Читайте также:  Как определить у человека рак желудка

Рак желудка: код по МКБ-10 

Код МКБ рак желудка находится в рубрикаторе С15-С26 – Злокачественные новообразования органов пищеварения. 

При необходимости закодировать в медицинской документации рак желудка код по МКБ-10 С16. Для уточнения анатомической локализации новообразования используется дополнительный индекс после точки. 

Рекомендации по лечению рака желудка


Больше статей в журнале

«Заместитель главного врача»

Активировать доступ

Этиология рака желудка

Большинство случаев рака желудка носит спорадический характер, но в некоторых из них можно проследить наследственный анамнез заболевания. Три основных синдрома, на долю которых приходится от 3 до 5% наследственного семейного рака желудка:

  • наследственный диффузный рак желудка (HDGC); 
  • аденокарцинома желудка и проксимальный полипоз желудка (GAPPS);
  • семейный интестинальный рак желудка (FIGC). 
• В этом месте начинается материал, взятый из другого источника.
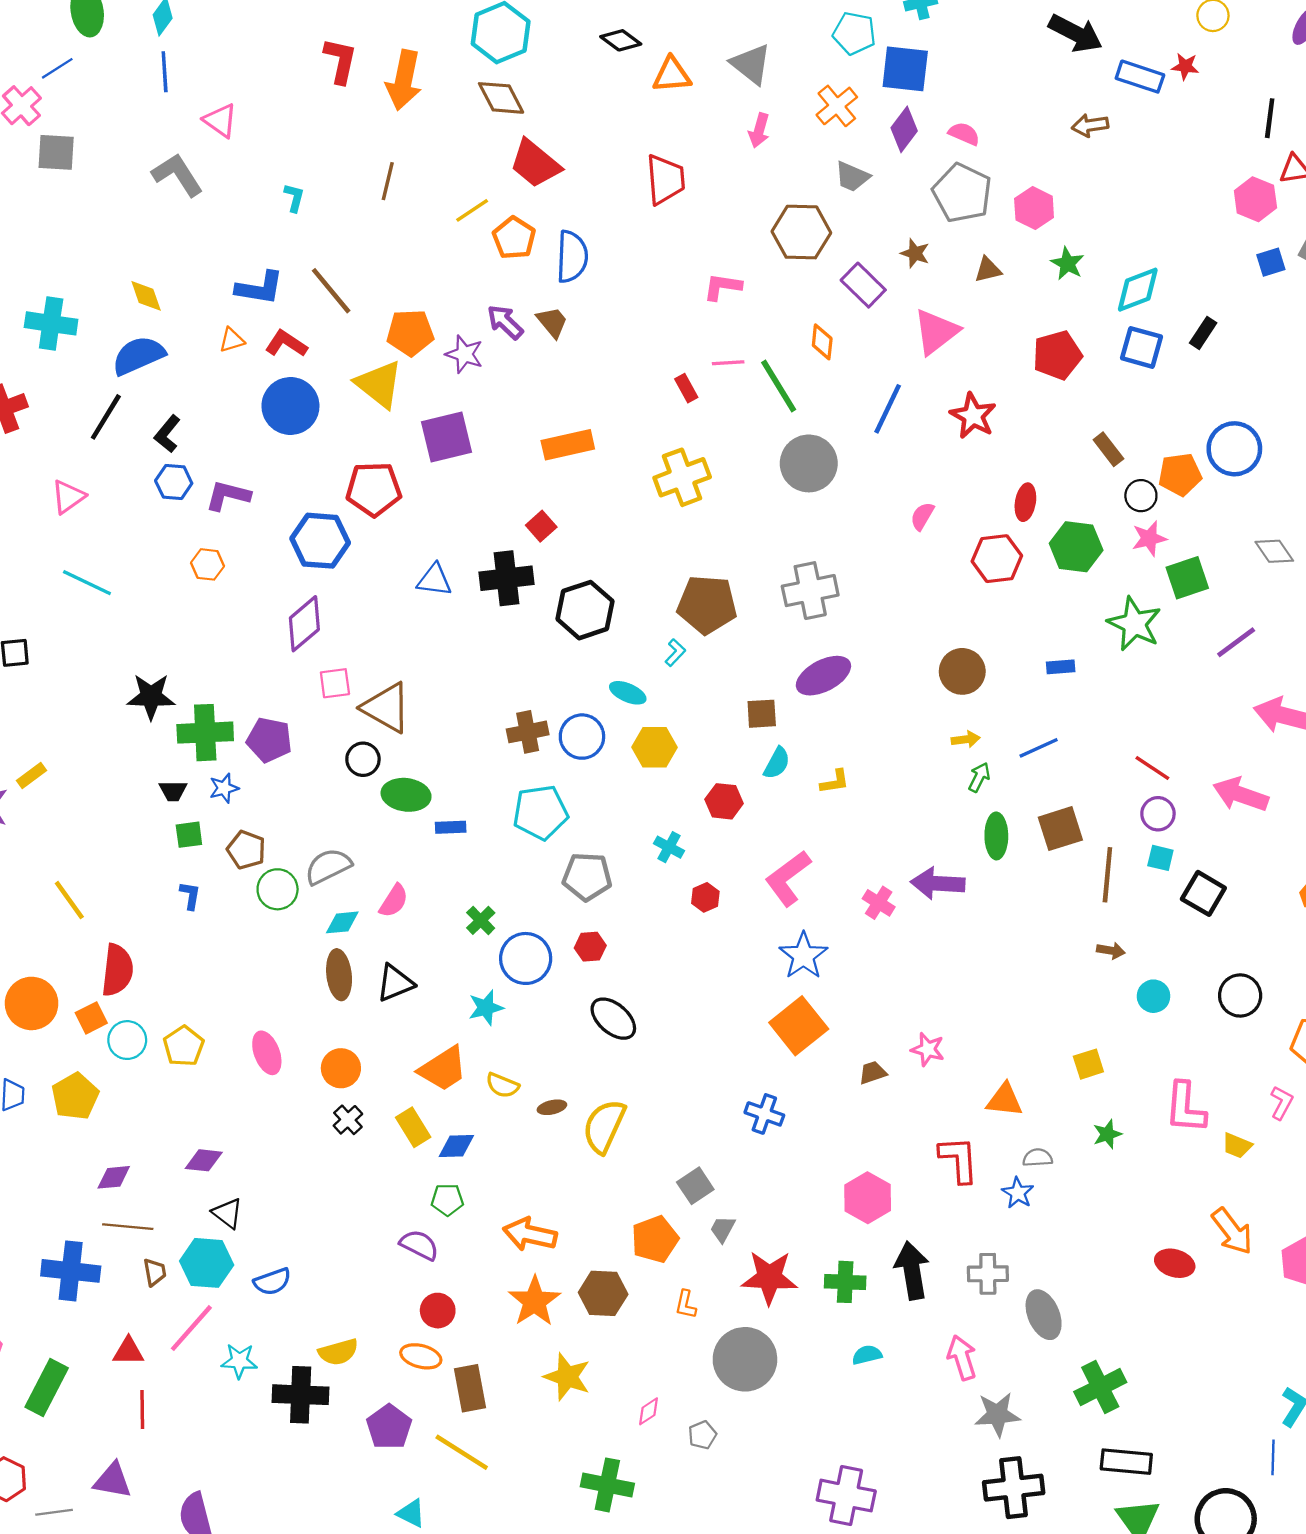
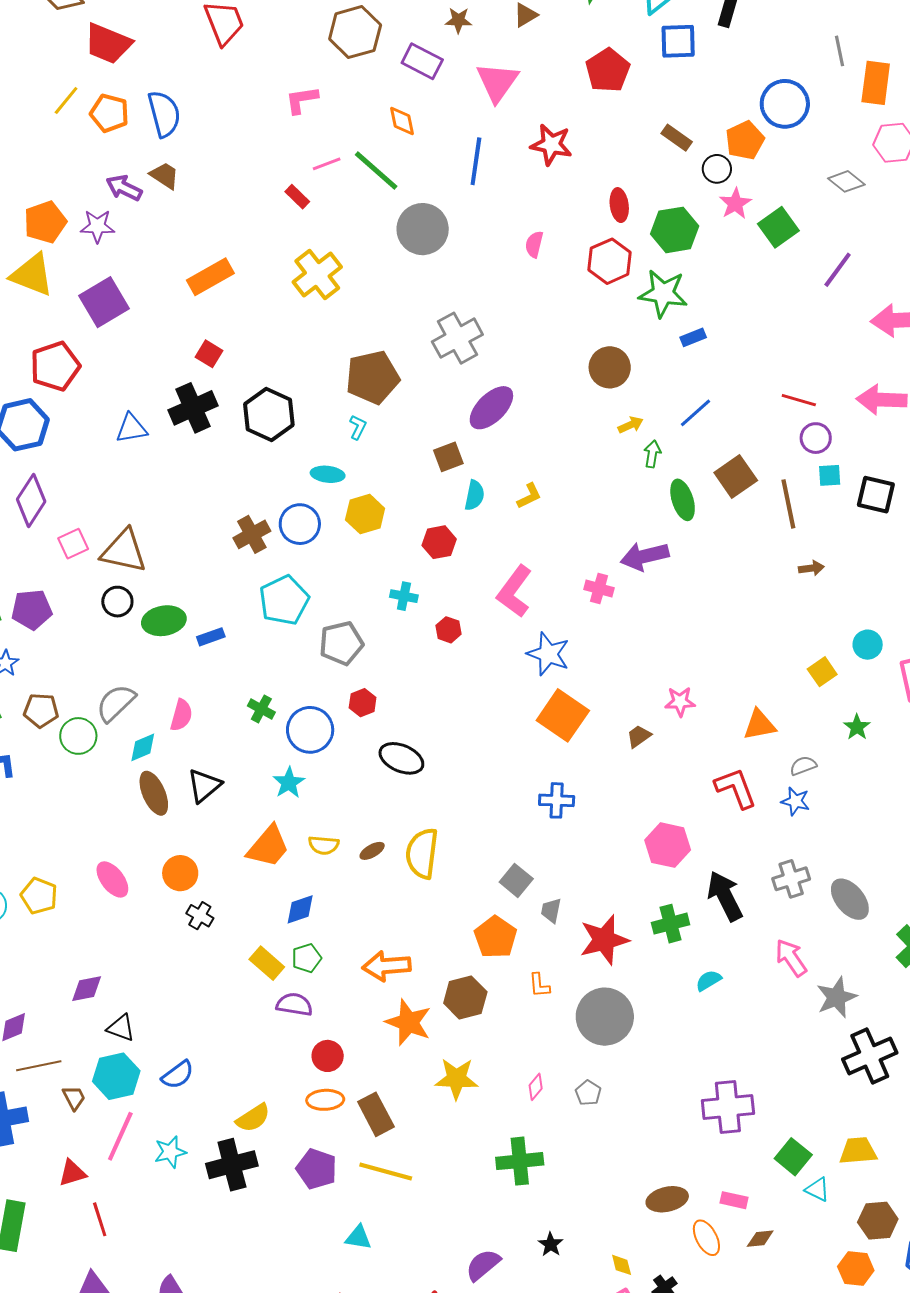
green star: (1134, 624) -> (663, 293), moved
cyan circle: (1154, 996) -> (868, 645), moved
yellow rectangle: (413, 1127) -> (267, 963), moved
Всемирная организация здравоохранения выделяет H. pylori как причину рака желудка. Также в ходе исследований была установлена связь между потреблением обработанного мяса и раком желудка.

Результаты исследований убедительно свидетельствуют о том, что риск рака желудка увеличивается при высоком потреблении соли и различных традиционных соленых консервов, таких как соленая рыба, вяленое мясо и соленые овощи 

В литературе описан потенциальный синергетический эффект соли и H. Pylori.

Используйте интерактивный конструктор, чтобы получить готовый протокол ведения пациента на основе последних клинических рекомендаций Минздрава РФ.

Диагностика рака желудка 

Только треть пациентов, заболевших раком желудка, выявляется на ранних стадиях. Это связано с традиционно поздним обращением в РФ к врачу, когда симптомы уже носят выраженный характер. 

Клинические рекомендации рак желудка-2020 выделяют снижение веса и постоянные боли в животе как наиболее частые симптомы при первоначальном обращении за медицинской помощью. Примерно 25% лиц с раком желудка имеет в анамнезе язву желудка. 

Признаки и симптомы

При первичном обращении на амбулаторном этапе рак желудка можно заподозрить у пациентов с абдоминальной болью, потерей веса и язвой желудка в анамнезе.

  • Болевой синдром. Боль в животе, как правило, локализуется в эпигастральной области, носит нечеткий и невыраженный характер в начале заболевания и становится более серьезной и постоянной по мере прогрессирования заболевания.
  • Дисфагия – частый симптом у пациентов с раком проксимального отдела желудка или перехода пищевода в желудок. Синдром псевдоахалазии может возникать в результате вовлечения в патологический процесс сплетения Ауэрбаха из-за местного разрастания или злокачественной обструкции гастроэзофагеального перехода.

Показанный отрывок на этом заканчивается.